3. The attempt at a solution
#1 I know that axb = |a||b|sinx
and axa = 0 and axb = -b x a but i do not understand how the powers or constants affect this?

#2 No idea

#3 A trapezium has one set of parallel sides only and i know if vectors are parallel they are a multiple of each other, however none of these seem to be multiples of each other?

2. Nov 3, 2012

micromass

This is false. The length of $a\times b$ equals $|a||b|\sin\theta$.

Anyway, what do you mean with $(a\times b)^2$?? What does it mean to take the square of a vector??

3. Nov 3, 2012

FilipaE

I am using x as the cross product, meaning the cross product of a and b is |a||b|sinx, is this not correct?

4. Nov 3, 2012

FilipaE

and (a x b)^2 means the cross product of a and b all sqaured

5. Nov 3, 2012

micromass

No, that is not correct. Review your definition of cross product.

6. Nov 3, 2012

micromass

Yes, I get that: it means that you take the square of the cross product. But the cross product is a vector. What do you mean with the square of a vector?

7. Nov 3, 2012

FilipaE

This is the definition of cross product online |a x b|=|a||b|sinx
I have no idea what you mean vectors is a very confusing topic for me

8. Nov 3, 2012

micromass

Yes, the definition $|a\times b|=|a||b|\sin x$ is correct. But writing $a\times b=|a||b|sin x$ is not correct. Do you see the difference?

9. Nov 3, 2012

FilipaE

Oh i see, so how does the formula differ without the modulus sign? and what happens where there is addition involved as in Q1 part 2

10. Nov 3, 2012

micromass

Do you understand that $a\times b$ is a vector and that $|a\times b|$ is a scalar??

11. Nov 3, 2012

FilipaE

yes i do now, but given this information how would i write the vector a x b?

12. Nov 3, 2012

micromass

Before you do that, you got to understand what $(a\times b)^2$ is. What does it mean to square a vector?

13. Nov 3, 2012

FilipaE

Is it the dot product of the two vectors, creating a scalar?

14. Nov 3, 2012

micromass

Yes.

So you need to find $(a\times b)\cdot (a\times b)$.

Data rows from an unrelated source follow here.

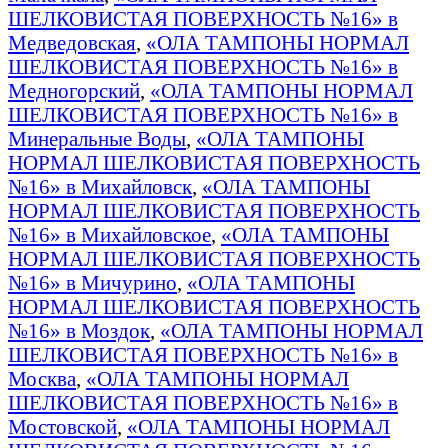
ШЕЛКОВИСТАЯ ПОВЕРХНОСТЬ №16» в
Медведовская
,
«ОЛА ТАМПОНЫ НОРМАЛ
ШЕЛКОВИСТАЯ ПОВЕРХНОСТЬ №16» в
Медногорский
,
«ОЛА ТАМПОНЫ НОРМАЛ
ШЕЛКОВИСТАЯ ПОВЕРХНОСТЬ №16» в
Минеральные Воды
,
«ОЛА ТАМПОНЫ
НОРМАЛ ШЕЛКОВИСТАЯ ПОВЕРХНОСТЬ
№16» в Михайловск
,
«ОЛА ТАМПОНЫ
НОРМАЛ ШЕЛКОВИСТАЯ ПОВЕРХНОСТЬ
№16» в Михайловское
,
«ОЛА ТАМПОНЫ
НОРМАЛ ШЕЛКОВИСТАЯ ПОВЕРХНОСТЬ
№16» в Мичурино
,
«ОЛА ТАМПОНЫ
НОРМАЛ ШЕЛКОВИСТАЯ ПОВЕРХНОСТЬ
№16» в Моздок
,
«ОЛА ТАМПОНЫ НОРМАЛ
ШЕЛКОВИСТАЯ ПОВЕРХНОСТЬ №16» в
Москва
,
«ОЛА ТАМПОНЫ НОРМАЛ
ШЕЛКОВИСТАЯ ПОВЕРХНОСТЬ №16» в
Мостовской
,
«ОЛА ТАМПОНЫ НОРМАЛ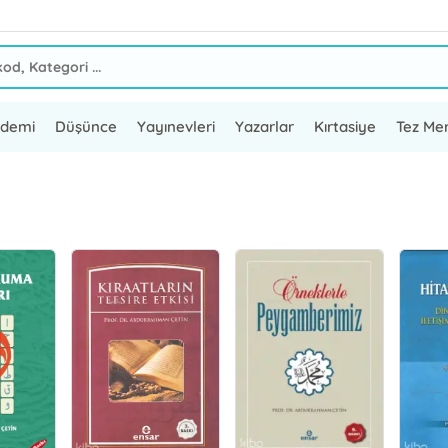
ademi
Düşünce
Yayınevleri
Yazarlar
Kırtasiye
Tez Mer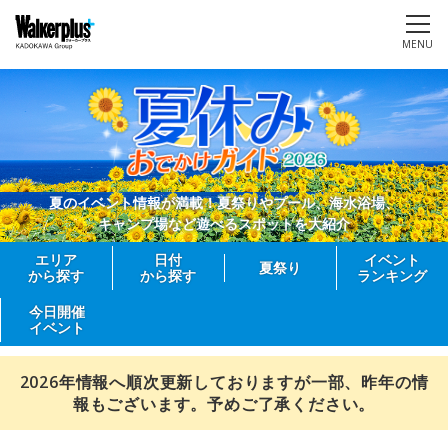
MENU
夏のイベント情報が満載！夏祭りやプール、海水浴場、
キャンプ場など遊べるスポットを大紹介
エリア
日付
イベント
夏祭り
から探す
から探す
ランキング
今日開催
イベント
2026年情報へ順次更新しておりますが一部、昨年の情
報もございます。予めご了承ください。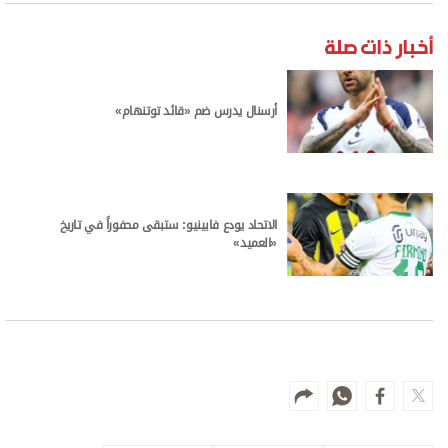
أخبار ذات صلة
أرسنال يدرس ضم «قائد توتنهام»
الاتحاد يودع فابينيو: ستبقى محفوراً في تاريخ
«العميد»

Given a vector v, what is the definition of v.v?

15. Nov 3, 2012

FilipaE

|v|^2?

16. Nov 3, 2012

micromass

So $(a\times b)\cdot (a\times b)=|a\times b|^2$. Now you should be able to calculate this.

17. Nov 3, 2012

FilipaE

Thankyou! I have got the answer 108?

So for [(2a+b) x(a+2b)]^2 I do [(2a+b)x(a+2b)] dot [(2a+b)x(a+2b)] = |(2a+b)x(a+2b)|^2

I know to do this i need to use the distributive law. Is it

2a x a + 2a x2b + b xa + b x2b?
Where 2a x a = 0 and bx2b=0?

18. Nov 3, 2012

FilipaE

So the answer is 108? Thankyou!
For [(2a+b) x(a+2b)]^2 is this the same as
(2a+b) x(a+2b) dot (2a+b) x(a+2b) = |(2a+b) x(a+2b)|^2 ??

I know i have to use some sort of distributive law here but i am not sure on how to do it would it be 2a x a + 2a x 2b + b x a + b x 2b ? where 2a x a = 0 and b x 2b =0??

19. Nov 3, 2012

FilipaE

Sorry didnt think the first message had sent!